One of world's purest pink diamonds is expected to sell for $21 million at auction

A rare, dazzling pink diamond is expected to sell for an estimated $21 million when it goes up for auction in October, officials said. 

The 11.15-carat cushion-shaped stone, called the "Williamson Pink Star," was described by auction house Sotheby’s as "one of the world’s purest, most saturated pink diamonds." 

The diamond was named after two other notable pink diamonds, including the record-breaking CTF Pink Star, a 59.60-carat oval mixed-cut diamond, which sold in 2017 for $71.2 million. 

The Williamson Pink Star was also named in homage to the celebrated "Williamson" stone, a cut diamond of 23.60-carats given as a wedding present to Queen Elizabeth II in 1947. It was gifted to the queen by Canadian geologist and royalist, Dr. John Thorburn Williamson, who owned the Williamson mine in Mwadui, Tanzania, where it was discovered.

The Williamson Pink Star also originates from that mine in Tanzania, Sotheby’s said.


A model holds the Williamson Pink Star in a provided image. (Credit: Sotheby’s)

"The discovery of a gem-quality pink diamond of any size is an extremely rare occurrence - something that, with the recent closure of the Argyle mine, seemed until recently - highly improbable," Wenhao Yu, chairman of jewelry and watches at Sotheby’s Asia, said in a statement.

"Driven by a limited supply and rising demand, prices for top-quality large pink diamonds over 5 carats have increased exponentially over the past decade, serendipitously setting the scene for the appearance now of this one-of-a-kind stone," Yu added. 

The Williamson Pink Star (4)

The Williamson Pink Star is pictured in a provided image. (Credit: Sotheby’s)

What exactly makes the Williamson Pink Star diamond so rare?

Pink is one of the rarest colors to occur naturally in diamonds, according to the auction house. 

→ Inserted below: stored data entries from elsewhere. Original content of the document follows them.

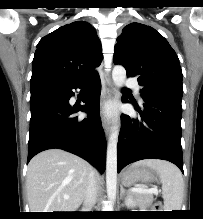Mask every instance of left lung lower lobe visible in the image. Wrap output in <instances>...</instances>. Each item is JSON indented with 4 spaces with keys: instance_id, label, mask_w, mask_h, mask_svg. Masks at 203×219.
<instances>
[{
    "instance_id": "1",
    "label": "left lung lower lobe",
    "mask_w": 203,
    "mask_h": 219,
    "mask_svg": "<svg viewBox=\"0 0 203 219\" xmlns=\"http://www.w3.org/2000/svg\"><path fill=\"white\" fill-rule=\"evenodd\" d=\"M140 108L132 103L141 119L121 116L117 171L142 159H162L174 163L183 172L181 146V98L166 94L142 95ZM123 102H128L125 96Z\"/></svg>"
}]
</instances>
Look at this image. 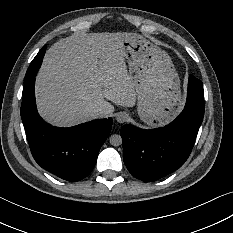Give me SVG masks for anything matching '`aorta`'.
<instances>
[{"mask_svg":"<svg viewBox=\"0 0 233 233\" xmlns=\"http://www.w3.org/2000/svg\"><path fill=\"white\" fill-rule=\"evenodd\" d=\"M109 142L112 146H119L122 144V138L118 134H113L112 136H110Z\"/></svg>","mask_w":233,"mask_h":233,"instance_id":"obj_1","label":"aorta"}]
</instances>
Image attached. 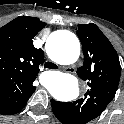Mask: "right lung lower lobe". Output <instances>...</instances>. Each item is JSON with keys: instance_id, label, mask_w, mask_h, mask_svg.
Instances as JSON below:
<instances>
[{"instance_id": "1", "label": "right lung lower lobe", "mask_w": 124, "mask_h": 124, "mask_svg": "<svg viewBox=\"0 0 124 124\" xmlns=\"http://www.w3.org/2000/svg\"><path fill=\"white\" fill-rule=\"evenodd\" d=\"M25 105H26V104H25ZM25 105H24V106H25ZM24 106L20 107V108L17 109V110L8 111V112H1L0 114H3V115H11V114H15V113L19 112L21 109H23Z\"/></svg>"}]
</instances>
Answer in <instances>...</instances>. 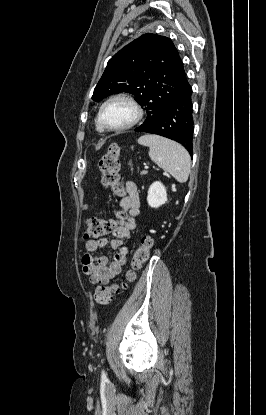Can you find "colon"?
<instances>
[{
    "instance_id": "5ec220e1",
    "label": "colon",
    "mask_w": 266,
    "mask_h": 415,
    "mask_svg": "<svg viewBox=\"0 0 266 415\" xmlns=\"http://www.w3.org/2000/svg\"><path fill=\"white\" fill-rule=\"evenodd\" d=\"M119 157V147L117 145H111L99 160L101 182L103 186L110 188L116 195L123 194L119 176ZM111 230L112 222L110 220L92 217L86 220L84 237L87 239H97L109 233ZM153 244L154 241L151 236H143L139 246L133 254L130 269L125 275V281L110 286H100L96 288L94 298L98 305L107 306L112 301L115 294H119L126 288L127 282L135 279L136 271L148 260Z\"/></svg>"
}]
</instances>
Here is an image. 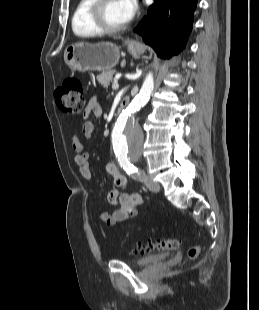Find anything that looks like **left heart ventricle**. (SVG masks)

"With its unique color, considerable size, and dazzling brilliant cut, the Williamson Pink Star is both a work of nature and a work of art, establishing its place among the most fascinating colored diamonds," the Gemological Institute of America (GIA) said in a statement. The GIA is a nonprofit cited by the auction house as a leading source of knowledge and standards on diamonds.


The Williamson Pink Star is pictured in a provided image. (Credit: Sotheby’s)

Of all the diamonds submitted to the institute, less than 3% are classified as colored diamonds. And of those, less than 5% are considered predominantly pink, according to Sotheby’s. Narrowing in more, only the tiniest proportion of pink diamonds have a strong enough color to be classified as "Fancy Vivid Pink," which the Williamson Pink Star is classified. 

"A Fancy Vivid Pink diamond, weighing over 10 carats is therefore of the utmost rarity. Not only has the diamond received the highest colour and clarity grades, it has also been found to be part of the rare subgroup comprising less than 2% of all gem diamonds - known as Type IIa. Stones in this group are chemically the purest of all," Sotheby’s said. 

The Williamson Pink Star was unveiled on Wednesday at Sotheby’s London and will embark on a world tour, going to Dubai, Singapore, and Taipei before arriving in Hong Kong, where it will be sold in a single-lot auction on Oct. 5. 

This story was reported from Cincinnati.